Allana had sprinted down the stairs, only to slow to a walk at the entrance to the lobby, inborn Hapan grace making the transition look more natural than it had any right to. There was a moment of déjà-vu so strong it almost stopped her in her tracks as she passed one of the chairs scattered around the waiting area, and it was only as she reached the door of the complex that she realized what she was remembering – the first mission they’d gone on together, the killiks. He’d teased her about how slow she’d be getting down to the lobby and, irritated and competitive and not sure why any of it was rankling so much, she’d sprinted down the stairs, only to slow to a walk as she came into view. She’d known she’d be later than him, but she’d wanted to be there sooner than he’d be expected. It was the same now, the hurry, the knowledge that he could always beat her from point A to point B, but the need to get there before he’d be expecting her. The same, but terribly different, the competitive desire to catch him off guard turned into a tactical need, and Kon turned into…
She wasn’t sure, really, what this was. A demon with his phone maybe, wanting to lure them out one by one. A particularly sinister alternate who had looked over his sent messages.

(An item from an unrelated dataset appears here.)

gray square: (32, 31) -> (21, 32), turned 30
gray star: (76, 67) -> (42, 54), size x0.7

It can’t be him, she told herself as she stepped out into the suddenly crisp fall air (a cold front had moved through while she’d been gone, scouring away the unseasonably warm weather, and she hadn’t even noticed until now how much things had changed). It can’t be repeated over and over in her mind as she moved her hand to the lightsaber at her belt and twitched her shoulders slightly, as if her muscles remembered what her mind still balked away from, the endlessness, unchanging nature, of the effort it had taken between herself and the Force to carry a body from the place where it lay back to the complex. It didn’t feel like a week ago, it didn’t even feel over, as if at any moment someone would tell her that she’d rested long enough, and that she should really begin again, and she would nod and shoulder her burden and start walking.

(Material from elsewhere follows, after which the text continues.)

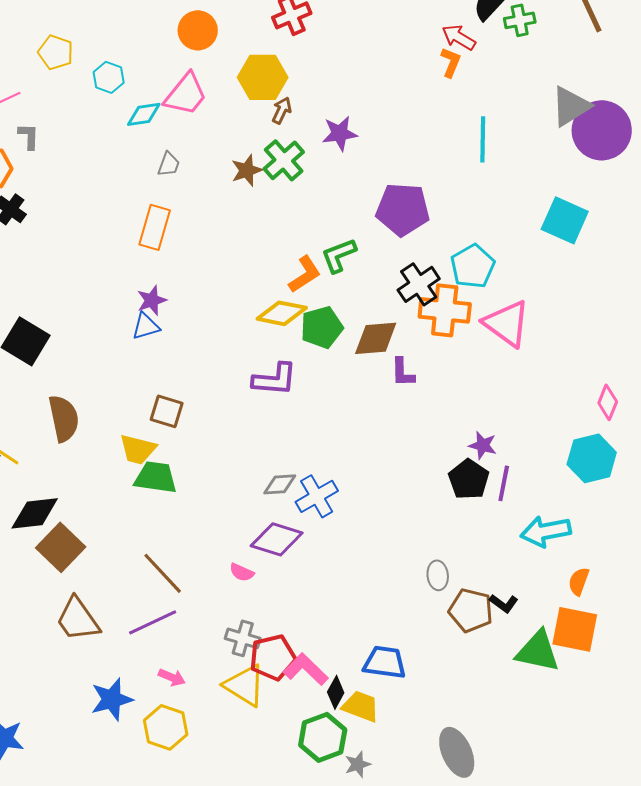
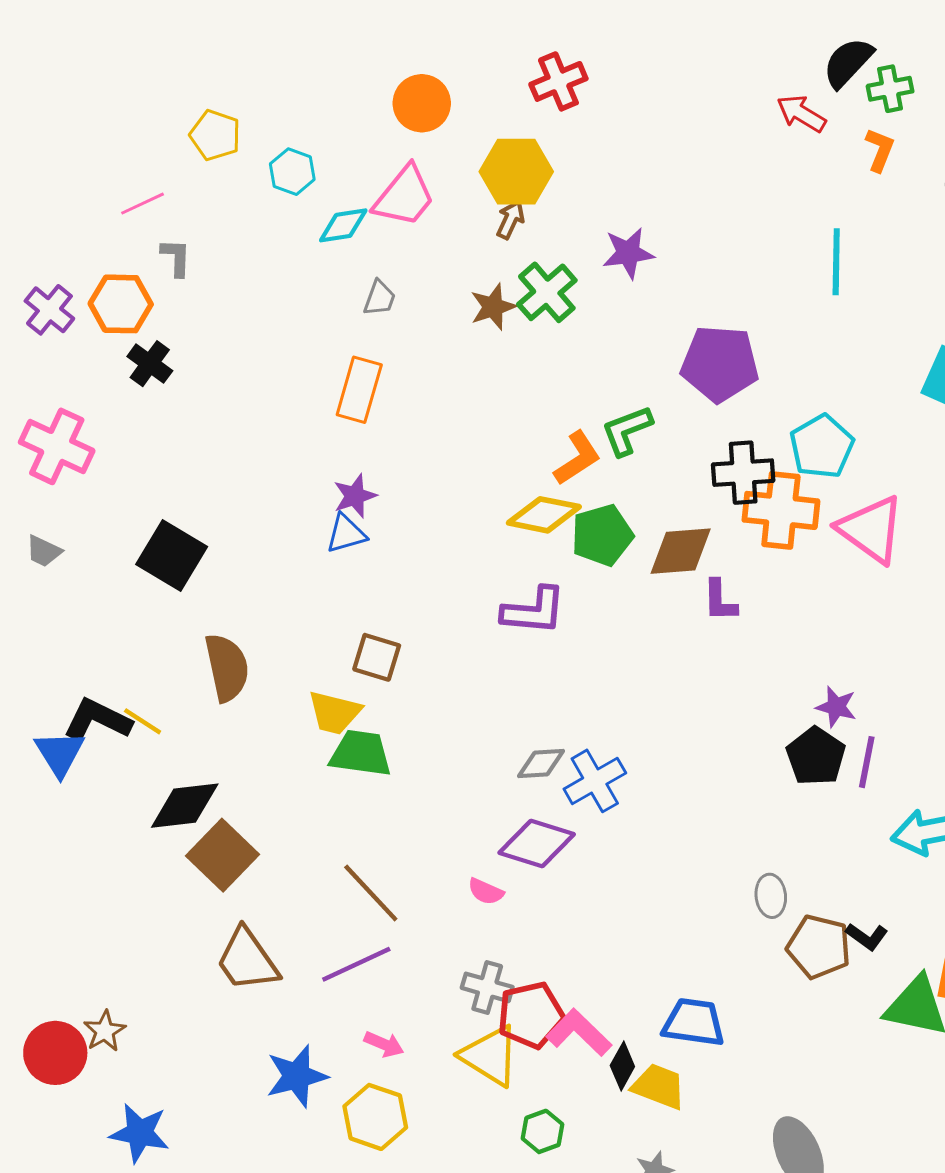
orange L-shape: (451, 62) -> (880, 150), moved
brown arrow: (282, 110) -> (510, 220), moved
black cross: (419, 284) -> (743, 473), turned 30
green hexagon: (323, 737) -> (542, 1131), moved, size x0.6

It felt like it would never be over, but she didn’t mind, because it felt less like he was gone. It was why she’d been grateful that they’d waited to hold the funeral until she was back in Lawrence, the real reason, underneath the professed gratitude for an acknowledgment of the fact that she deserved a say and a chance to say goodbye. As long as people were still doing things because of him, making plans, saying his name, he would be less gone, not alive but not yet really dead. It kept her preserved in the state of icy calm she’d frozen into when she’d felt him die, prevented her from moving on into acknowledgment and grief. Uncle Luke would tell me to let go, she thought, and in the next moment was arguing back to a man who wasn’t even there, or not the right version of him anyway, but I can’t yet, I have to take care of this first. I just have to take care of things.
When she reached the shop she pushed through the door and, keeping her back to the wall, edged a few steps to the left, and looked around. The place had been a flower shop, the place where Daisy had gotten her name when she’d eagerly reached out with her muzzle to reach for a pot of her namesake flowers. A pipe had burst a few weeks ago, completely apart from demonic activity or kryptonian fights, and the owner had closed the place for repairs that, with the chaos of the past few weeks, had not yet been completed. Now, in the gloom of the time just before dawn, the entire place was dim and dank and smelled vaguely of the mold that was eating at the wood floors.
“Well,” Allana said into the silence, not sure if he was there yet, whoever “he” was, “if you’re here then come forward. I’d like to get this over with.” Her voice was carefully, calmly controlled. Not so different, though she couldn’t have known it, than the voice of her alternate self who had so recently returned to Hapes.